Mostra Internacional de Teatro de São Paulo: repensando o formato dos festivais

Texto Michele Rolim*

Senhorita Julia  é inspirada no texto de August Strindberg e realizada pelo grupo alemão Schaubühne (Crédito de Thomas Aurin)
Senhorita Julia é inspirada no texto de August Strindberg e realizada pelo grupo alemão Schaubühne (Crédito de Thomas Aurin)

A Mostra Internacional de Teatro de São Paulo (MITsp) confirma, em sua segunda edição, ao que veio. Com um formato arrojado e um projeto curatorial diferenciado do que é feito na cena contemporânea, a Mostra começou no dia 6 de março e segue em cartaz até o próximo domingo, dia 15 de março, em dez espaços da cidade de São Paulo.

Voltada a montagens com caráter experimental e de companhias e diretores oriundos de culturas ainda pouco próximas aos brasileiros, a MITsp resgata os festivais que ocorreram no passado paulistano.  Destaque para o evento pioneiro proposto pela atriz e empresária Ruth Escobar: o Festival Internacional de Artes Cênicas, que cumpriu oito edições entre 1974 e 1999 e trouxe pela primeira vez ao Brasil companhias e diretores de prestigio internacional, como é o caso de Bob Wilson, presente na primeira edição.

Em meio a um cenário de crise financeira para este formato, no qual os orçamentos têm minguado devido à perda de patrocínio, a MITsp também se diferencia.  Neste ano atingiu o valor de R$ 3,28 milhões, ou seja, 15% a mais do que na primeira edição, que indicava R$ 2,85 milhões.

O diretor artístico Antonio Araujo, fundador do Teatro Vertigem, assina a curadoria em colaboração com o diretor-geral de produção, Guilherme Marques. Os dois são também os idealizadores do festival.
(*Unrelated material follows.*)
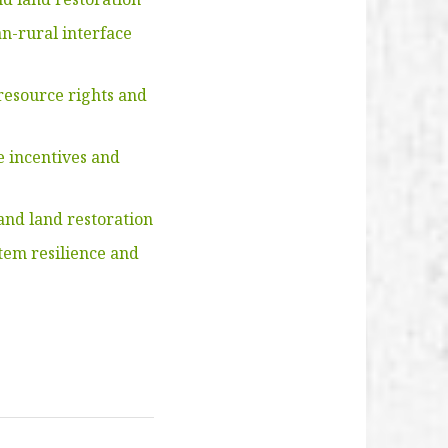
n-rural interface
resource rights and
e incentives and
and land restoration
tem resilience and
O pensamento curatorial deste ano transita por três eixos temáticos que dialogam entre si. O primeiro deles é sobre a relação teatro-cinema e as similaridades e repulsas que atravessam essas duas áreas. Com destaque para as únicas montagens brasileiras na programação. E se elas fossem para Moscou? e Julia (que já esteve no Porto Alegre Em Cena na edição de 2012), ambas com direção de Christiane Jatahy.

Opus nº 7, de Dmitry Krymov, apresenta perseguição de judeus soviéticos no regime de Stálin (Crédito de Natalia Cheban)
Opus nº 7, de Dmitry Krymov, apresenta perseguição de judeus soviéticos no regime de Stálin (Crédito de Natalia Cheban)
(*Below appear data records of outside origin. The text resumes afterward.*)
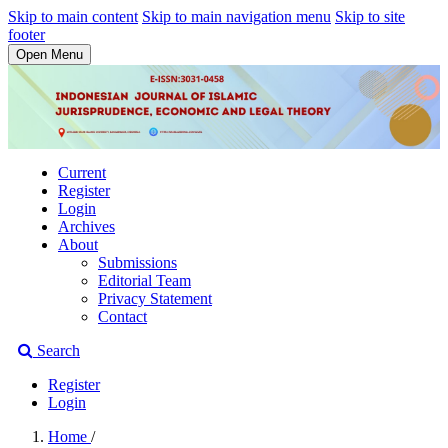
Skip to main content
Skip to main navigation menu
Skip to site
footer
Open Menu
Current
Register
Login
Archives
About
Submissions
Editorial Team
Privacy Statement
Contact
Search
Register
Login
Home
/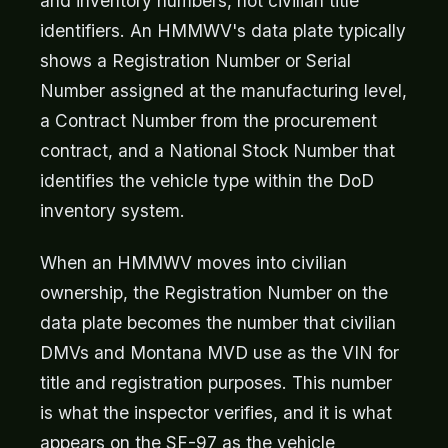
and inventory numbers, not civilian title
identifiers. An HMMWV's data plate typically
shows a Registration Number or Serial
Number assigned at the manufacturing level,
a Contract Number from the procurement
contract, and a National Stock Number that
identifies the vehicle type within the DoD
inventory system.
When an HMMWV moves into civilian
ownership, the Registration Number on the
data plate becomes the number that civilian
DMVs and Montana MVD use as the VIN for
title and registration purposes. This number
is what the inspector verifies, and it is what
appears on the SF-97 as the vehicle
Outra vertente importante diz respeito às zonas de conflito bélico, explicitado pelo espetáculo da Rússia Opus nº 7, de Dmitry Krymov, sobre a perseguição de judeus soviéticos no regime de Stálin. O confronto entre Israel e Palestina também está representado pela montagem Arquivos, do israelense Arkadi Zaides, que utiliza filmagens de palestinos na Cisjordânia ocupada por judeus. Além de Woyzeck, do diretor ucraniano Andriy Zholdak, que se encaixa neste eixo de forma sugestiva, ao propor uma reflexão sobre “como alguém permanece humano em condições desumanas”. O texto da montagem, do alemão Geroge Büchner (escrito em 1836 e considerado inacabado), também dialoga com a última vertente: a de releitura de obras clássicas.

Este último eixo propõe uma adaptação e desconstrução bem contemporânea para dramaturgias consagradas. É o caso de A Gaivota, de Anton Tchékhov (1860 -1904), dirigida pelo russo Yuri Butusov. Assim como Senhorita Julia, inspirado no texto de August Strindberg (1849-1912), realizado pelo grupo alemão Schaubühne.
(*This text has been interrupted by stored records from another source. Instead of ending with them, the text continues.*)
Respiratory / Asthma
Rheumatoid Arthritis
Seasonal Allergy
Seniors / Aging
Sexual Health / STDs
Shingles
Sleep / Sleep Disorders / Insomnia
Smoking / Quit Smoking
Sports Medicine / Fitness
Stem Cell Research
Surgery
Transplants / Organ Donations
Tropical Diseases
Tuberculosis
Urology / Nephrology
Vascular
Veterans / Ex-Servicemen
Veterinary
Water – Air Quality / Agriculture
No entanto, a programação é apenas uma das atividades no MITsp. A Mostra coloca em pé de igualdade as obras apresentadas com as atividades reflexivas, críticas e pedagógicas.  A prática da critica está presente com a programação Olhares críticos, com curadoria de Silvia Fernandes e Fernando Mencarelli. Apostando em veículos eletrônicos, eles convidaram autores de blogs teatrais para escrever sobre a peça logo após a apresentação. No dia seguinte, a reflexão já está disponível para o público nos locais das sessões. Também é realizada uma reflexão de pensadores de outros campos. Já os encontros formativos envolvem workshops práticos, conferências, uma masterclass, um estágio de acompanhamento de montagem e entrevistas abertas.

Dessa forma, pode-se dizer que a MITsp é um alento para se (re)pensar o formato dos festivais, de propostas curatoriais, bem como a cena brasileira.